Viví años en ese lugar, separado del mundo. Las cosas eran bien parecidas a las que había conocido, mas las sutilezas hacían la diferencia. La princesa me quería, pero me alentaba a saltar al vacío y me daba la sensación de ser inaccesible. Vestía con tules transparentes de color marrón y normalmente hablaba desde un canapé. El sultán o el rey, nunca me quedó clara su majestad, no se apareció nunca por el valle, pero aún así la princesa se me pasaba escabullendo. Era una princesa esquiva, distante y diríase que en el fondo malvada, pues día a día me impulsaba a saltar al vacío.
Un aciago atardecer las insinuaciones se convirtieron en orden. Ella reía desde el canapé, se encogía de hombros y me indicaba el risco. Me asomé: era espantoso. Los blancos arabescos del balcón que servía de defensa se doblaban con la fuerza del viento. Bajo el precipicio cortado a pique, a unos diez mil metros de distancia, estaba mi ciudad. Los automóviles circulaban por las autopistas; se había hecho de noche. Uno de los guardias me señaló un pequeñísimo punto, al fondo del abismo. Correspondía a una poza de agua de gran profundidad y equivalía a la salvación. Salté, no de frente sino de espaldas, como lo hacen los buzos, y cerré los ojos. Durante largos minutos me dejé tentar por la suave brisa de los cielos; la caída se hizo llevadera.
En mi casa las cosas estaban harto diferentes. El piso resplandecía y había muebles nuevos. Un hombre calvo ocupaba mi lugar y me hacía ver el enredo que estaba causando con mi aparición.

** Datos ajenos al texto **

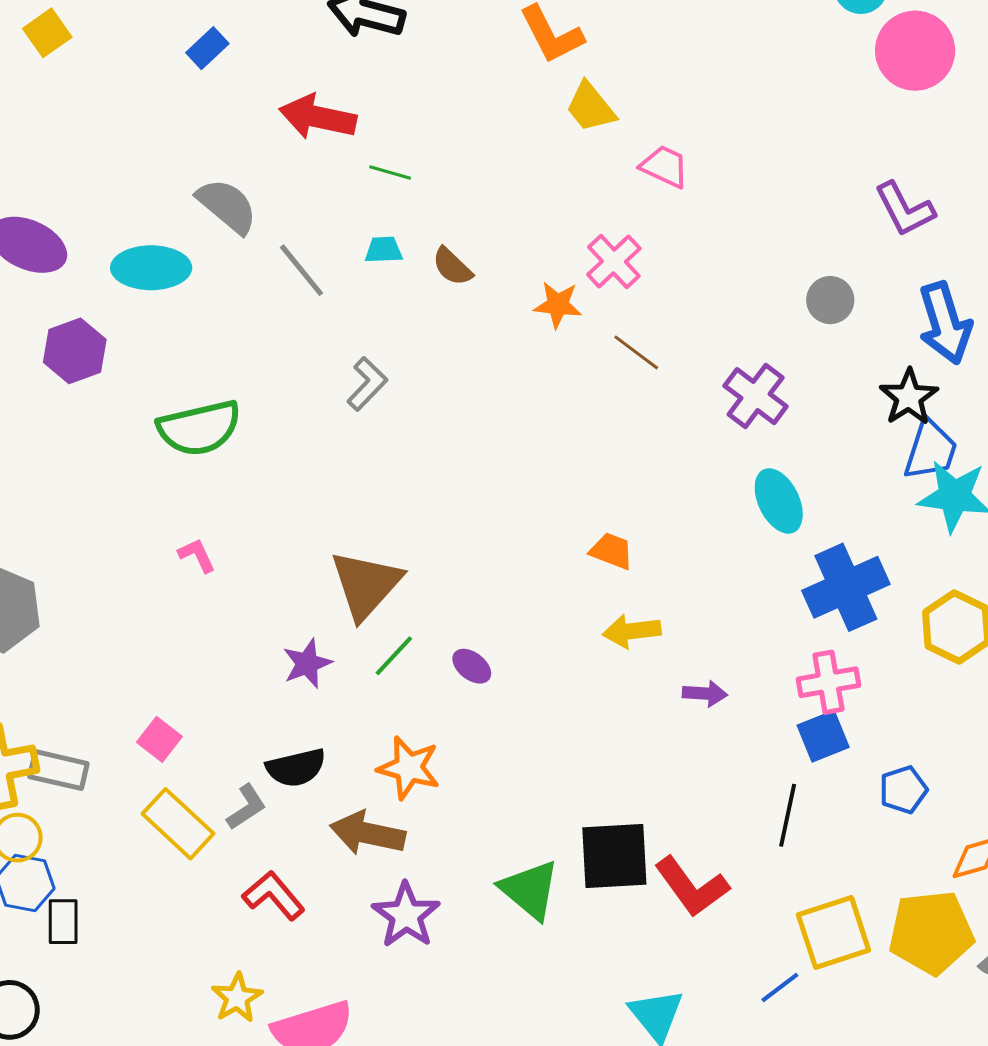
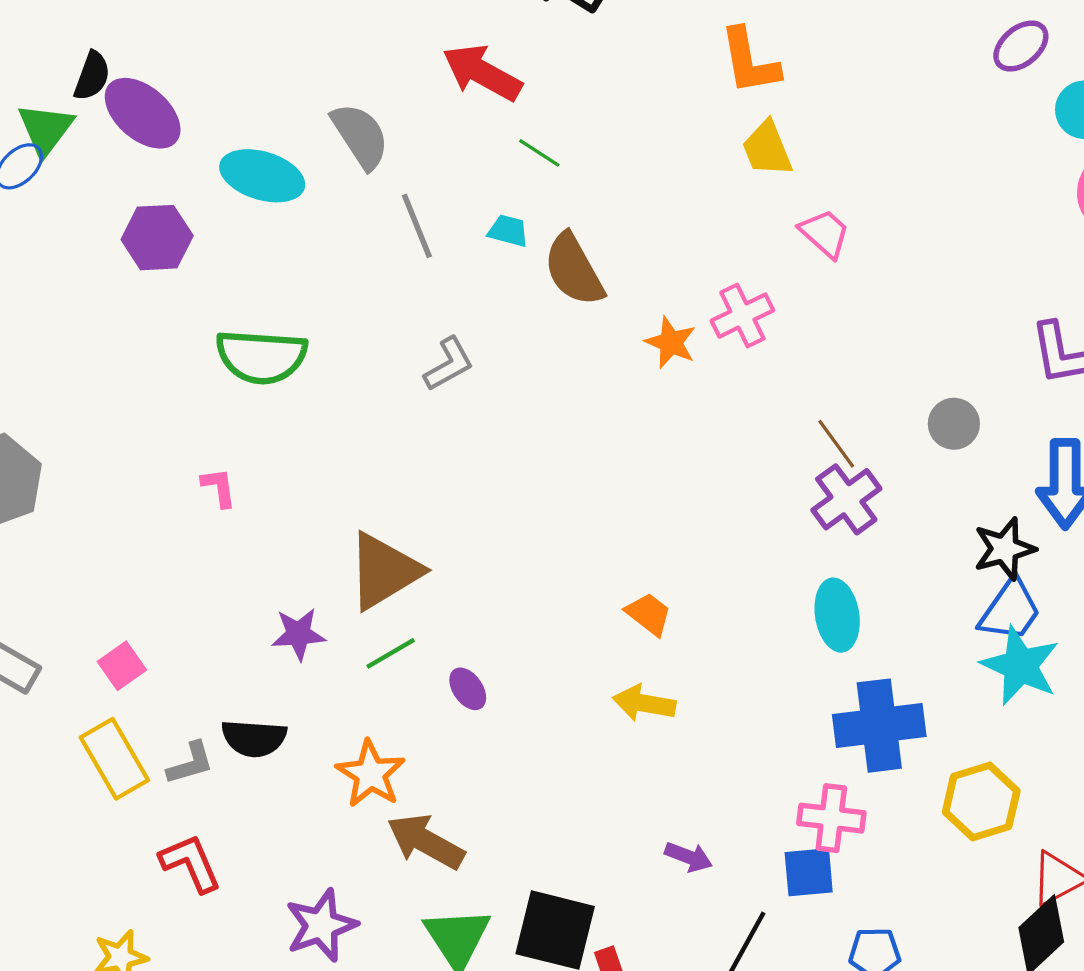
brown semicircle: (452, 267) -> (574, 270), size x1.6
brown line: (636, 352) -> (836, 444), moved
purple arrow: (705, 694) -> (689, 857), moved
brown arrow: (368, 833) -> (426, 842), moved

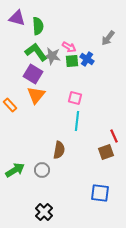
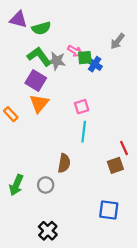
green semicircle: (38, 26) -> (41, 28), turned 78
green square: (72, 61) -> (85, 58), moved
pink square: (75, 98) -> (82, 107), turned -32
green arrow: (15, 170) -> (16, 185), turned 144

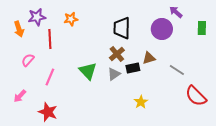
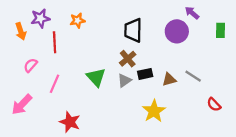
brown triangle: (149, 58) -> (169, 79), moved
pink arrow: (20, 96) -> (22, 105), size x1.5
red semicircle: (196, 96) -> (214, 105), size x0.6
yellow star: (141, 102) -> (154, 111), size x1.5
red star: (48, 112) -> (70, 122), moved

Mi malhumor era visible hasta para mí mismo. Los niños se me echaron a los brazos, aunque no tan efusivamente como hubiese esperado. Faltaba el encuentro con mi mujer y todos estaban pendientes de aquello. Si tuviera que definir el tema central de esta historia, éste sería el del reencuentro con mi mujer. Ella llegó del trabajo, alta, bien vestida, e hizo como que no me veía, aunque me había reconocido perfectamente. No hubo drama, pero horas después me fueron tomando en serio cuando las plantas que traje de la comarca crecieron a la velocidad del rayo.
-La casa está siendo vigilada desde arriba, les dije.

1 comentario:

Anónimo dijo...

Es un cuento extraño y miterioso. No creo que sean delirios febriles. Son deseos de otras vidas los que mueven el acontecer y resumen el conflicto del personaje.

Me gusta como "aterriza" el personaje desde los altos riscos a la vida cotidiana.

Me parece que es un cuento de atmósfera más que de acontecimiento.